女がテヘランの街を車で走り、固定されたデジタル・ビデオが車内を撮影する。監督やスタッフは同乗していない。嘘みたいにシンプルな手法の「隠し撮り風映画」だ。

彼女の息子、姉、老女、娼婦らが助手席に乗り込み、会話を交わす。「10話」から始まるからラストが「1話」。カウントダウンによって期待が高まり、オチもあるから、ちっともドキュメンタリーらしくはない。手法に関しては究極のミニマリズムなのに、監督の意図がムンムンだ。

息子を除き、助手席に座るのはすべて女。しかもほとんどが「うまくいっていない女」。彼女自身は、アートなお仕事をするバツイチの自立した美人である。

これがイランの現実?そうなのかもしれない。だけど、もっと何かあるはずでしょう、日本の女が驚くようなきらめく細部が。この映画に登場するのは、オーソドックスな話ばかりなのだ。
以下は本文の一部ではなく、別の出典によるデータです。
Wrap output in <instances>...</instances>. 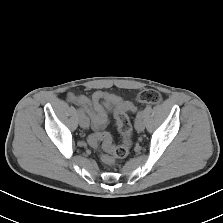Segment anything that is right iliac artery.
I'll use <instances>...</instances> for the list:
<instances>
[{"label": "right iliac artery", "mask_w": 223, "mask_h": 223, "mask_svg": "<svg viewBox=\"0 0 223 223\" xmlns=\"http://www.w3.org/2000/svg\"><path fill=\"white\" fill-rule=\"evenodd\" d=\"M79 113H80V114H83V111H82V109H79Z\"/></svg>", "instance_id": "1"}]
</instances>
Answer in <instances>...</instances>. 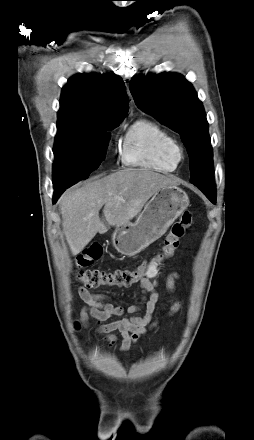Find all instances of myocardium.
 I'll return each instance as SVG.
<instances>
[{"label": "myocardium", "mask_w": 254, "mask_h": 440, "mask_svg": "<svg viewBox=\"0 0 254 440\" xmlns=\"http://www.w3.org/2000/svg\"><path fill=\"white\" fill-rule=\"evenodd\" d=\"M166 155L170 160L178 164L184 157V150L182 145L176 140L172 141L167 147Z\"/></svg>", "instance_id": "1"}]
</instances>
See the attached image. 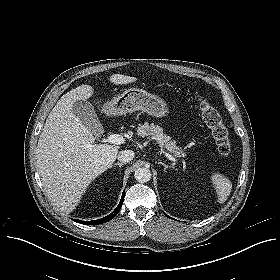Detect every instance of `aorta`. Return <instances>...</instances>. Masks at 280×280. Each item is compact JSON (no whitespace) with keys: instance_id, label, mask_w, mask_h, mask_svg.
I'll list each match as a JSON object with an SVG mask.
<instances>
[{"instance_id":"762f6f07","label":"aorta","mask_w":280,"mask_h":280,"mask_svg":"<svg viewBox=\"0 0 280 280\" xmlns=\"http://www.w3.org/2000/svg\"><path fill=\"white\" fill-rule=\"evenodd\" d=\"M134 177L139 183H146L151 179V171L146 167H139L135 170Z\"/></svg>"}]
</instances>
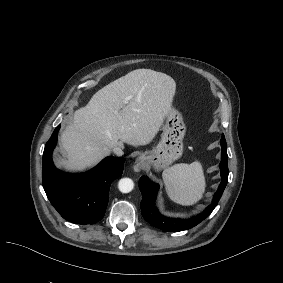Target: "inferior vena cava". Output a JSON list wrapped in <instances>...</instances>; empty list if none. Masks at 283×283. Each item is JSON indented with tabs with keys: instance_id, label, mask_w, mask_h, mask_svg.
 <instances>
[{
	"instance_id": "602c4592",
	"label": "inferior vena cava",
	"mask_w": 283,
	"mask_h": 283,
	"mask_svg": "<svg viewBox=\"0 0 283 283\" xmlns=\"http://www.w3.org/2000/svg\"><path fill=\"white\" fill-rule=\"evenodd\" d=\"M113 152L117 155V156H122L123 155V151L120 147H114L113 148Z\"/></svg>"
}]
</instances>
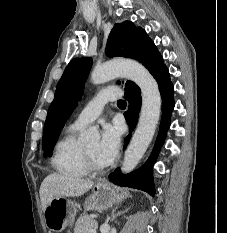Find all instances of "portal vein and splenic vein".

女は失恋するとなかなか立ち直れなかったり、髪を剃っちゃったり、娼婦になっちゃったり・・・驚きがないのがこの映画の驚きで、上から見下したようなおやじっぽい視線を、主役の彼女に代弁させている感じが不快。ゴダールみたいに監督自身がぐちぐち説教する映画のほうがタチがいい。
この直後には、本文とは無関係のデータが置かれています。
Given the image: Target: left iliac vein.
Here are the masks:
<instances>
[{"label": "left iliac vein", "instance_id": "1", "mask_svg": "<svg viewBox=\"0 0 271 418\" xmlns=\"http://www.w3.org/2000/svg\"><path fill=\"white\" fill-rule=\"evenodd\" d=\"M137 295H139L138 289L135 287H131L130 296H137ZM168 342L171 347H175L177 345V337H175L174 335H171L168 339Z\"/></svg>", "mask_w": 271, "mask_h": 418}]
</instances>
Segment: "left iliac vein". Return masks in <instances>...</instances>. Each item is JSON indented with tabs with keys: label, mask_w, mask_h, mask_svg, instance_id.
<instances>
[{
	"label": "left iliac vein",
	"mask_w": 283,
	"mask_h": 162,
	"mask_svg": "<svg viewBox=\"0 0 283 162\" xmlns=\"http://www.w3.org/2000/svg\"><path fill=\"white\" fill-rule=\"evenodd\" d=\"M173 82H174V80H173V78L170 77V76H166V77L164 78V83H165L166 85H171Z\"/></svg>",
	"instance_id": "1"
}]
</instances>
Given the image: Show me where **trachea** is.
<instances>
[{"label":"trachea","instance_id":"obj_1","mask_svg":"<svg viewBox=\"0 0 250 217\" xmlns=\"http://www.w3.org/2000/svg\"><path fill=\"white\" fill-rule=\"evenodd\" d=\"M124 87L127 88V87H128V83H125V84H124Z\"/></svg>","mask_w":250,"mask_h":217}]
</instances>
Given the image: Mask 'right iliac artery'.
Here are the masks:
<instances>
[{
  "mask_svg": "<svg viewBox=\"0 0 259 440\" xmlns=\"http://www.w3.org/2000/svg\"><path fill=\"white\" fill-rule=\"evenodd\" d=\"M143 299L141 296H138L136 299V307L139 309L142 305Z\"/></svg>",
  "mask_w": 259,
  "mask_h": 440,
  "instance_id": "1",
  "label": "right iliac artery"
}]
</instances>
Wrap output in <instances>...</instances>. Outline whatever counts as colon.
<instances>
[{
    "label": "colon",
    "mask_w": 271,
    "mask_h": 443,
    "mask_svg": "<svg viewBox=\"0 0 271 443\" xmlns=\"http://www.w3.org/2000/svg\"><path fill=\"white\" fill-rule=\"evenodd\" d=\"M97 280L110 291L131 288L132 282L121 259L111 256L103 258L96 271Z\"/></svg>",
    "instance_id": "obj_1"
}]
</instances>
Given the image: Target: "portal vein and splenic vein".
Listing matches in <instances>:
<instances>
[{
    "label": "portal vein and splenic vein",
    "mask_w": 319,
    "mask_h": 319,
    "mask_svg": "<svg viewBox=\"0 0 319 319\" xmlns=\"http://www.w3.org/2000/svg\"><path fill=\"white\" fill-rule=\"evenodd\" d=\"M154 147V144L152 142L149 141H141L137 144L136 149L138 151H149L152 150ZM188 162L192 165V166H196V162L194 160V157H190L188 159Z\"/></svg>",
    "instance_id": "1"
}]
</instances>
救いは、彼女の息子が10話中4話に登場すること。彼の元気な表情が映ると、それだけでほっとする。母との会話にうんざりして外に飛び出しちゃったりする彼だが、実のところ、この映画の説教くささに耐えられないのだと思う。それを素直に暴いてしまう唯一の存在。結果的にこの映画は、子供の使い方が圧倒的にうまいキアロスタミらしい作品になっているし、やたらと作り込みの目立つイラン映画らしい作品でもある。

さて、私はその後、ドキュメンタリーのお手本のような映画を見てしまった。フレデリック・ワイズマン「DV―ドメスティック・バイオレンス」である。夫の暴力に耐えかねた女が駆け込むDV保護施設を中心にカメラが回され、演出も脚本もナレーションもない。必要な情報はすべて自然な形で語られる。職員も被害者も真剣だ。被害者の女たちが、カメラを気にせずに語るなんてありえないだろうと普通は思うし、撮影許可が下りないだろうとも想像する。でも、できるのだ。
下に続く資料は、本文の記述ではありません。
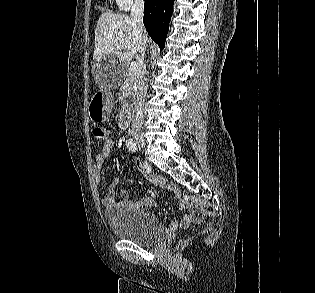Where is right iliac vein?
<instances>
[{"label":"right iliac vein","mask_w":315,"mask_h":293,"mask_svg":"<svg viewBox=\"0 0 315 293\" xmlns=\"http://www.w3.org/2000/svg\"><path fill=\"white\" fill-rule=\"evenodd\" d=\"M134 140L140 147L145 148V141L142 137L134 136Z\"/></svg>","instance_id":"63e3f726"}]
</instances>
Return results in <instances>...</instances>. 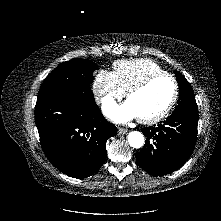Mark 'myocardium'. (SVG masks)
I'll use <instances>...</instances> for the list:
<instances>
[{
    "label": "myocardium",
    "mask_w": 221,
    "mask_h": 221,
    "mask_svg": "<svg viewBox=\"0 0 221 221\" xmlns=\"http://www.w3.org/2000/svg\"><path fill=\"white\" fill-rule=\"evenodd\" d=\"M163 77L170 79L172 84H173L172 98L170 99V101L166 105V107L161 112H159L158 114H156L152 117H138V121L143 123V124L158 123L159 121L164 119L170 113V111L172 110V108L176 104L177 99H178V95H179V86H178L177 80L175 79L174 76H172L169 73H166V72L156 73V74H153V75H150V76L146 77L141 82H139L136 85H134L133 87H131L126 93V98H127V100H129V98L132 95H134V94L142 91L143 89H145L154 80L159 79V78H163Z\"/></svg>",
    "instance_id": "myocardium-1"
}]
</instances>
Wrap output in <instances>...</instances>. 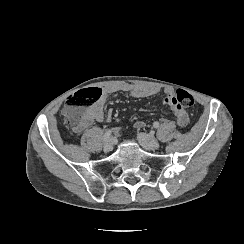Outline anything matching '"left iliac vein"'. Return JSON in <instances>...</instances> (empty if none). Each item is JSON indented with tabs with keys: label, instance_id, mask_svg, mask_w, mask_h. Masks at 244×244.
<instances>
[{
	"label": "left iliac vein",
	"instance_id": "1",
	"mask_svg": "<svg viewBox=\"0 0 244 244\" xmlns=\"http://www.w3.org/2000/svg\"><path fill=\"white\" fill-rule=\"evenodd\" d=\"M137 139L146 150H155L159 147L158 141L150 134L140 133Z\"/></svg>",
	"mask_w": 244,
	"mask_h": 244
}]
</instances>
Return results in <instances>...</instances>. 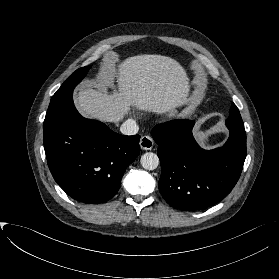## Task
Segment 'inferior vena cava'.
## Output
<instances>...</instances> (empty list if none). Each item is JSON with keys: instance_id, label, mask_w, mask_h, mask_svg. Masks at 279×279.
I'll list each match as a JSON object with an SVG mask.
<instances>
[{"instance_id": "inferior-vena-cava-1", "label": "inferior vena cava", "mask_w": 279, "mask_h": 279, "mask_svg": "<svg viewBox=\"0 0 279 279\" xmlns=\"http://www.w3.org/2000/svg\"><path fill=\"white\" fill-rule=\"evenodd\" d=\"M139 128L133 119L126 120L120 127V131L124 135H135Z\"/></svg>"}]
</instances>
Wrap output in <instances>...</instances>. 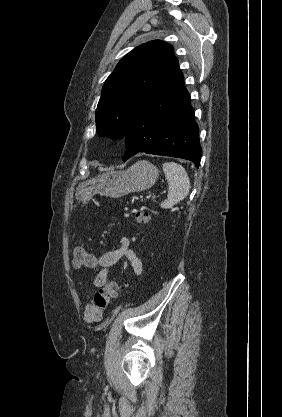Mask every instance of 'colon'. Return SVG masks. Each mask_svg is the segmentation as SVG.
Listing matches in <instances>:
<instances>
[{"instance_id": "obj_1", "label": "colon", "mask_w": 282, "mask_h": 417, "mask_svg": "<svg viewBox=\"0 0 282 417\" xmlns=\"http://www.w3.org/2000/svg\"><path fill=\"white\" fill-rule=\"evenodd\" d=\"M133 217L140 223H146L150 221V216L142 210L134 211ZM94 262V257L91 253L81 247L75 248L74 266L76 268L91 269L94 266ZM124 286H126V282L120 280H110L102 284L100 289L94 294V307L97 310L104 311L110 300L117 296L118 291Z\"/></svg>"}]
</instances>
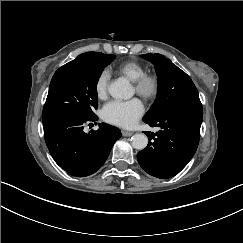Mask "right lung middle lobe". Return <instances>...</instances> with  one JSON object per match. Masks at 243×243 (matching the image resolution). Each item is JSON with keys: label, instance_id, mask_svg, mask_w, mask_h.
<instances>
[{"label": "right lung middle lobe", "instance_id": "dd1d6c3e", "mask_svg": "<svg viewBox=\"0 0 243 243\" xmlns=\"http://www.w3.org/2000/svg\"><path fill=\"white\" fill-rule=\"evenodd\" d=\"M115 55L103 54L89 61L67 63L52 77L43 108L46 123L65 115L94 118L98 106L97 82L105 66Z\"/></svg>", "mask_w": 243, "mask_h": 243}]
</instances>
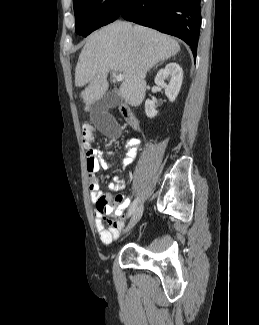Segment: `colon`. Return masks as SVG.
Returning a JSON list of instances; mask_svg holds the SVG:
<instances>
[{"label":"colon","mask_w":259,"mask_h":325,"mask_svg":"<svg viewBox=\"0 0 259 325\" xmlns=\"http://www.w3.org/2000/svg\"><path fill=\"white\" fill-rule=\"evenodd\" d=\"M93 133H94V128L91 124H86L82 128L81 132V139L83 144L87 147L90 148V144L93 140Z\"/></svg>","instance_id":"1"}]
</instances>
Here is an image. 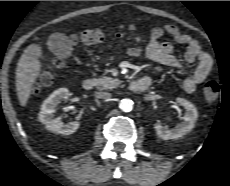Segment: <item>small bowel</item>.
<instances>
[{"label": "small bowel", "mask_w": 230, "mask_h": 186, "mask_svg": "<svg viewBox=\"0 0 230 186\" xmlns=\"http://www.w3.org/2000/svg\"><path fill=\"white\" fill-rule=\"evenodd\" d=\"M165 35L186 46L183 60L172 54L170 43L161 40ZM126 52L131 56L144 54L154 62L180 70L196 64L193 73L186 76L182 83V88L187 93H192L207 78L213 67L212 58L200 47L197 40L173 24L152 28L147 40L135 37L134 44L127 48Z\"/></svg>", "instance_id": "obj_1"}]
</instances>
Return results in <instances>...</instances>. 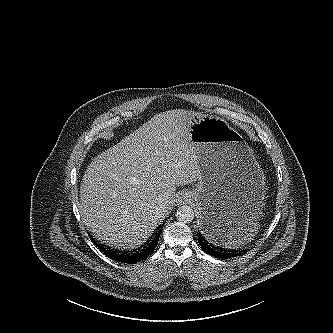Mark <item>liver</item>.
Masks as SVG:
<instances>
[{
  "label": "liver",
  "mask_w": 333,
  "mask_h": 333,
  "mask_svg": "<svg viewBox=\"0 0 333 333\" xmlns=\"http://www.w3.org/2000/svg\"><path fill=\"white\" fill-rule=\"evenodd\" d=\"M192 117L182 109L159 113L93 159L78 208L99 240L120 247L142 243L174 207L176 187L198 180Z\"/></svg>",
  "instance_id": "obj_1"
}]
</instances>
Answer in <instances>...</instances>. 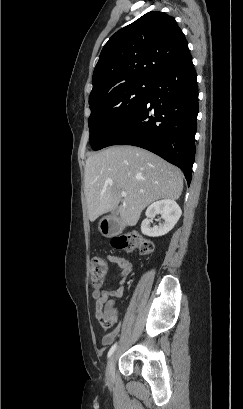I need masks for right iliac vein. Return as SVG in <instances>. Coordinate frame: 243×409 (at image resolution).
<instances>
[{
    "instance_id": "1",
    "label": "right iliac vein",
    "mask_w": 243,
    "mask_h": 409,
    "mask_svg": "<svg viewBox=\"0 0 243 409\" xmlns=\"http://www.w3.org/2000/svg\"><path fill=\"white\" fill-rule=\"evenodd\" d=\"M114 367H115V355H112L109 358L107 367H106V376L109 381L113 379Z\"/></svg>"
}]
</instances>
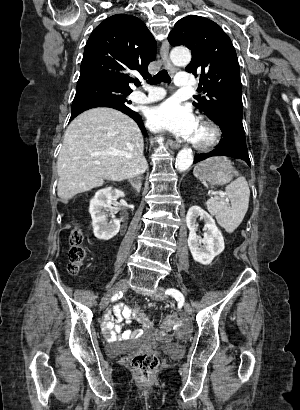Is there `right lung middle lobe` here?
Returning <instances> with one entry per match:
<instances>
[{"mask_svg": "<svg viewBox=\"0 0 300 410\" xmlns=\"http://www.w3.org/2000/svg\"><path fill=\"white\" fill-rule=\"evenodd\" d=\"M130 93L99 82H78L71 110L96 103H112L129 108L130 102L125 97Z\"/></svg>", "mask_w": 300, "mask_h": 410, "instance_id": "dd1d6c3e", "label": "right lung middle lobe"}]
</instances>
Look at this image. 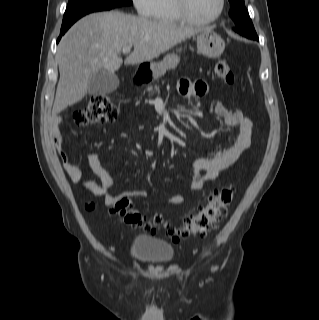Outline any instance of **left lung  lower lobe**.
Listing matches in <instances>:
<instances>
[{
    "label": "left lung lower lobe",
    "instance_id": "1",
    "mask_svg": "<svg viewBox=\"0 0 319 320\" xmlns=\"http://www.w3.org/2000/svg\"><path fill=\"white\" fill-rule=\"evenodd\" d=\"M234 30L236 32H238L239 34H241L242 36H245V37L253 39V40H258V36H257L256 32L255 33H250V32L238 29V28H235Z\"/></svg>",
    "mask_w": 319,
    "mask_h": 320
}]
</instances>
「私は普通の体験をドキュメントすることに興味がある。家庭内暴力がありふれた人間の行動である以上、映画の題材にふさわしいと思った」とワイズマンは言う。そこには感動も共感も押し付けがましさもなく、自分の存在を消すことのセンスが際立つ。重要なのは、監督が現場から消えることではなく、いながらにして存在感を消すこと…。

ワイズマンは、山形ドキュメンタリー映画祭の機関誌「documentary box」で、アメリカの国道1号線をひたすら南下する至高のドキュメンタリーロードムービー「ルート1」を撮った故ロバート・クレーマーと対談している。「我々は見えない存在になりたいんだ」とクレーマーが言い、ワイズマンが「その通りだ」と頷く。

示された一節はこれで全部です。